### EXTRACTED DATA

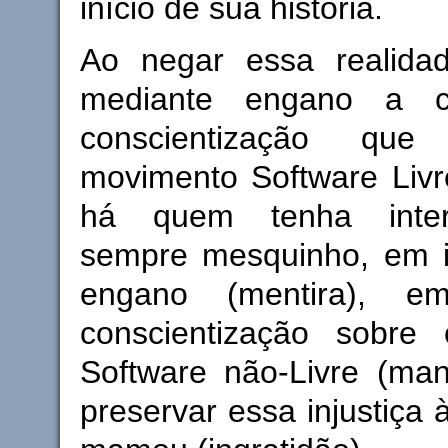
início de sua história.
Ao negar essa realidade
mediante engano a 
conscientização q
movimento Software Livr
há quem tenha inter
sempre mesquinho, em i
engano (mentira), e
conscientização sobre
Software não-Livre (man
preservar essa injustiça 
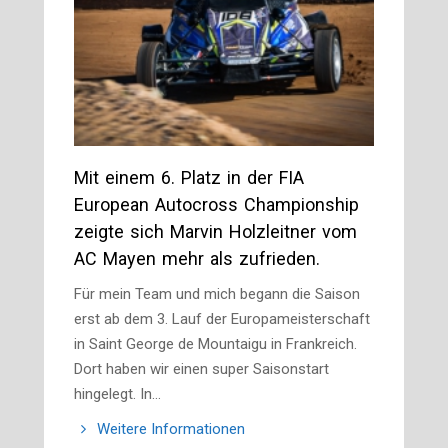
Mit einem 6. Platz in der FIA
European Autocross Championship
zeigte sich Marvin Holzleitner vom
AC Mayen mehr als zufrieden.
Für mein Team und mich begann die Saison
erst ab dem 3. Lauf der Europameisterschaft
in Saint George de Mountaigu in Frankreich.
Dort haben wir einen super Saisonstart
hingelegt. In…
Weitere Informationen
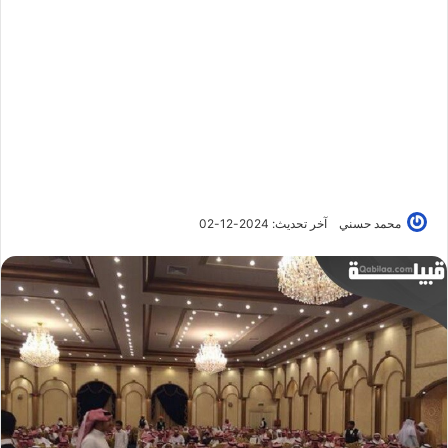
محمد حسني
آخر تحديث: 2024-12-02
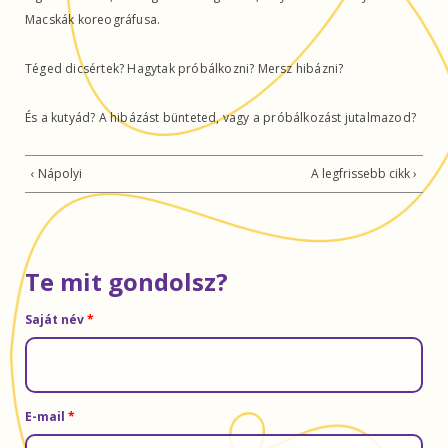
Macskák koreográfusa.
Téged dicsértek? Hagytak próbálkozni? Mersz hibázni?
És a kutyád? A hibázást bünteted, vagy a próbálkozást jutalmazod?
‹ Nápolyi
A legfrissebb cikk ›
Te mit gondolsz?
Saját név
*
E-mail
*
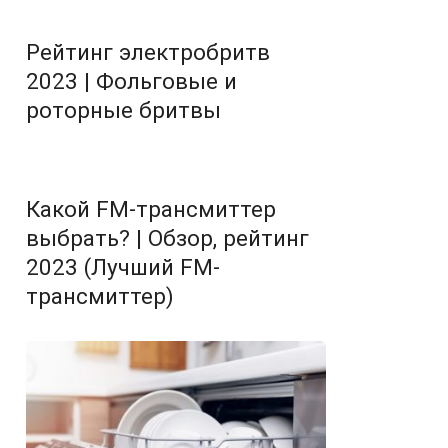
Рейтинг электробритв
2023 | Фольговые и
роторные бритвы
Какой FM-трансмиттер
выбрать? | Обзор, рейтинг
2023 (Лучший FM-
трансмиттер)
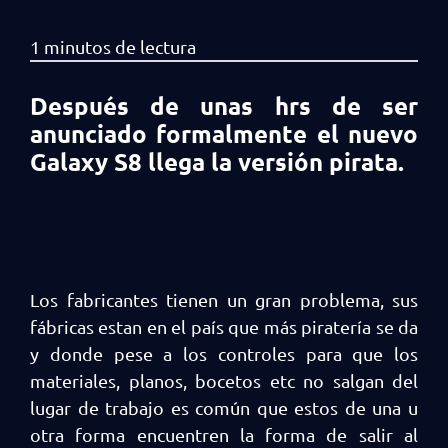
Después de unas hrs de ser
anunciado formalmente el nuevo
Galaxy S8 llega la versión pirata.
Los fabricantes tienen un gran problema, sus
fábricas estan en el país que más piratería se da
y donde pese a los controles para que los
materiales, planos, bocetos etc no salgan del
lugar de trabajo es común que estos de una u
otra forma encuentren la forma de salir al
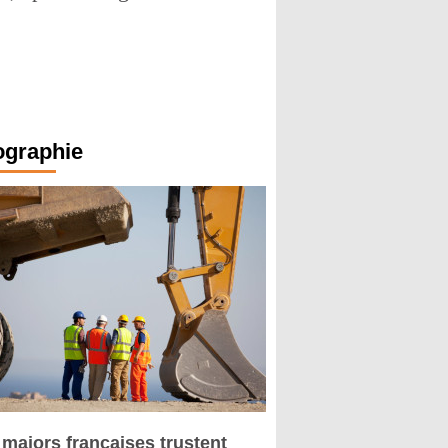
ographie
 majors françaises trustent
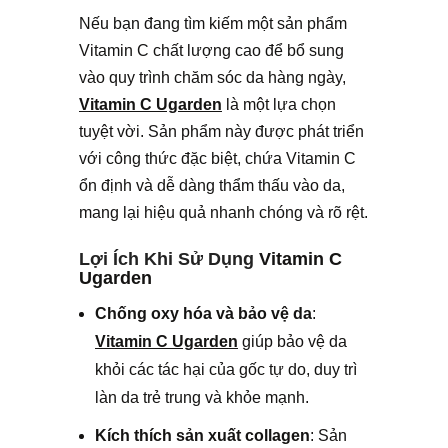
Nếu bạn đang tìm kiếm một sản phẩm
Vitamin C chất lượng cao để bổ sung
vào quy trình chăm sóc da hàng ngày,
Vitamin C Ugarden
là một lựa chọn
tuyệt vời. Sản phẩm này được phát triển
với công thức đặc biệt, chứa Vitamin C
ổn định và dễ dàng thẩm thấu vào da,
mang lại hiệu quả nhanh chóng và rõ rệt.
Lợi Ích Khi Sử Dụng
Vitamin C
Ugarden
Chống oxy hóa và bảo vệ da
:
Vitamin C Ugarden
giúp bảo vệ da
khỏi các tác hại của gốc tự do, duy trì
làn da trẻ trung và khỏe mạnh.
Kích thích sản xuất collagen
: Sản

######

TASK GOAL: Look above for the line with "sempre mesquinho, em i" and the line with "آخر تحديث: 2024-12-02", then restate exactly those two lines and all lines between them, with no pictures.

ANSWER TO THE EXERCISE:
sempre mesquinho, em i
engano (mentira), e
conscientização sobre
Software não-Livre (man
preservar essa injustiça 
Mit einem 6. Platz in der FIA
European Autocross Championship
zeigte sich Marvin Holzleitner vom
AC Mayen mehr als zufrieden.
Für mein Team und mich begann die Saison
erst ab dem 3. Lauf der Europameisterschaft
in Saint George de Mountaigu in Frankreich.
Dort haben wir einen super Saisonstart
hingelegt. In…
Weitere Informationen
محمد حسني
آخر تحديث: 2024-12-02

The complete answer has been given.